[DATA FOR THIS TASK Boundary: Start]
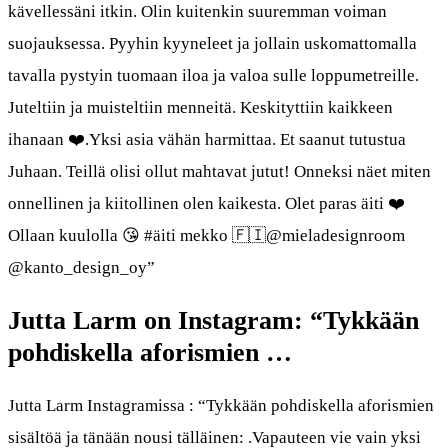
kävellessäni itkin. Olin kuitenkin suuremman voiman
suojauksessa. Pyyhin kyyneleet ja jollain uskomattomalla
tavalla pystyin tuomaan iloa ja valoa sulle loppumetreille.
Juteltiin ja muisteltiin menneitä. Keskityttiin kaikkeen
ihanaan ❤️.Yksi asia vähän harmittaa. Et saanut tutustua
Juhaan. Teillä olisi ollut mahtavat jutut! Onneksi näet miten
onnellinen ja kiitollinen olen kaikesta. Olet paras äiti ❤️
Ollaan kuulolla 😘 #äiti mekko 🇫🇮@mieladesignroom
@kanto_design_oy”
Jutta Larm on Instagram: “Tykkään
pohdiskella aforismien …
Jutta Larm Instagramissa : “Tykkään pohdiskella aforismien
sisältöä ja tänään nousi tälläinen: .Vapauteen vie vain yksi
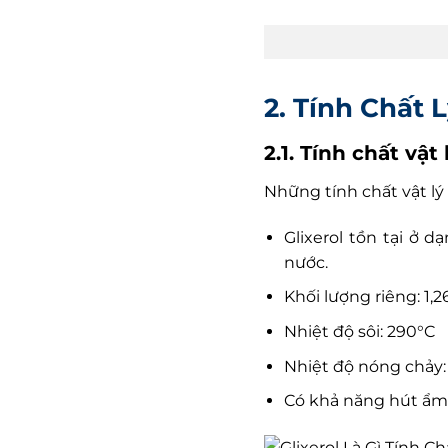
2. Tính Chất L
2.1. Tính chất vật 
Những tính chất vật lý
Glixerol tồn tại ở 
nước.
Khối lượng riêng: 1,
Nhiệt độ sôi: 290°C
Nhiệt độ nóng chảy: 
Có khả năng hút ẩ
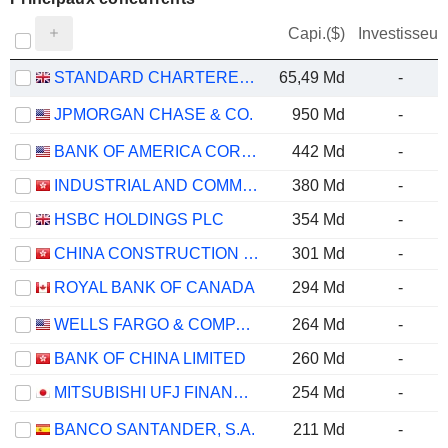
Capi.($)
Investisseur
STANDARD CHARTERED PLC
65,49 Md
-
JPMORGAN CHASE & CO.
950 Md
-
BANK OF AMERICA CORPORATION
442 Md
-
INDUSTRIAL AND COMMERCIAL BANK OF CHINA LIMITED
380 Md
-
HSBC HOLDINGS PLC
354 Md
-
CHINA CONSTRUCTION BANK CORPORATION
301 Md
-
ROYAL BANK OF CANADA
294 Md
-
WELLS FARGO & COMPANY
264 Md
-
BANK OF CHINA LIMITED
260 Md
-
MITSUBISHI UFJ FINANCIAL GROUP, INC.
254 Md
-
BANCO SANTANDER, S.A.
211 Md
-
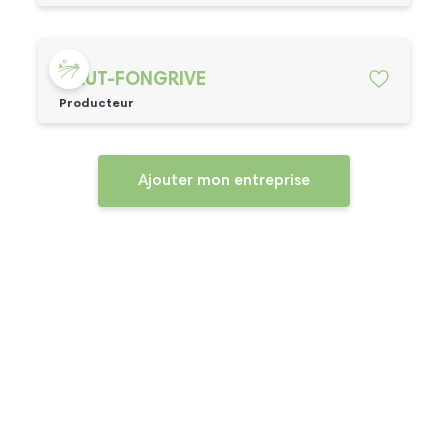
HAUT-FONGRIVE
Producteur
Ajouter mon entreprise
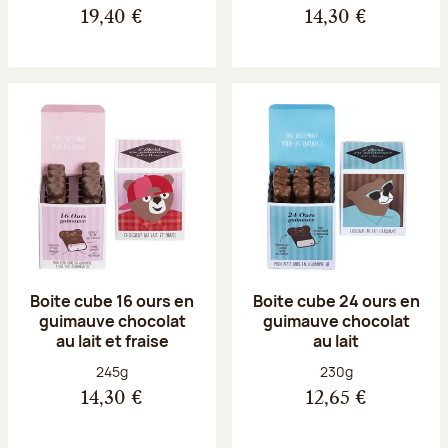
19,40 €
14,30 €
Boite cube 16 ours en
Boite cube 24 ours en
guimauve chocolat
guimauve chocolat
au lait et fraise
au lait
Poids net :
Poids net :
245g
230g
14,30 €
12,65 €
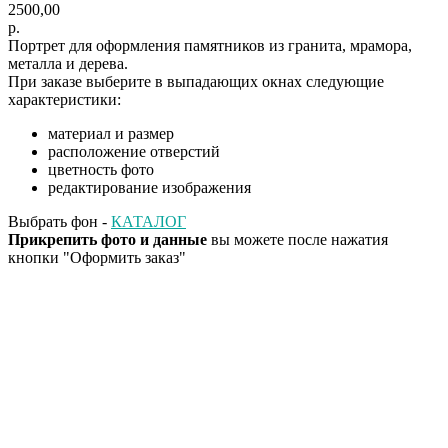
2500,00
р.
Портрет для оформления памятников из гранита, мрамора,
металла и дерева.
При заказе выберите в выпадающих окнах следующие
характеристики:
материал и размер
расположение отверстий
цветность фото
редактирование изображения
Выбрать фон -
КАТАЛОГ
Прикрепить фото и данные
вы можете после нажатия
кнопки "Оформить заказ"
[DATA FOR THIS TASK Boundary: End]
* _EXERCISE DESCRIPTION_
In the listing above, find the line containing "Nhiệt độ nóng" and the line containing "Портрет для оформления". Reproduce those lines and all between them exactly, with no pictures and nothing more.

* _ANSWER AREA_
Nhiệt độ nóng chảy: 
Có khả năng hút ẩ
Capi.($)
Investisseur
STANDARD CHARTERED PLC
65,49 Md
-
JPMORGAN CHASE & CO.
950 Md
-
BANK OF AMERICA CORPORATION
442 Md
-
INDUSTRIAL AND COMMERCIAL BANK OF CHINA LIMITED
380 Md
-
HSBC HOLDINGS PLC
354 Md
-
CHINA CONSTRUCTION BANK CORPORATION
301 Md
-
ROYAL BANK OF CANADA
294 Md
-
WELLS FARGO & COMPANY
264 Md
-
BANK OF CHINA LIMITED
260 Md
-
MITSUBISHI UFJ FINANCIAL GROUP, INC.
254 Md
-
BANCO SANTANDER, S.A.
211 Md
-
HAUT-FONGRIVE
Producteur
Ajouter mon entreprise
19,40 €
14,30 €
Boite cube 16 ours en
Boite cube 24 ours en
guimauve chocolat
guimauve chocolat
au lait et fraise
au lait
Poids net :
Poids net :
245g
230g
14,30 €
12,65 €
2500,00
р.
Портрет для оформления памятников из гранита, мрамора,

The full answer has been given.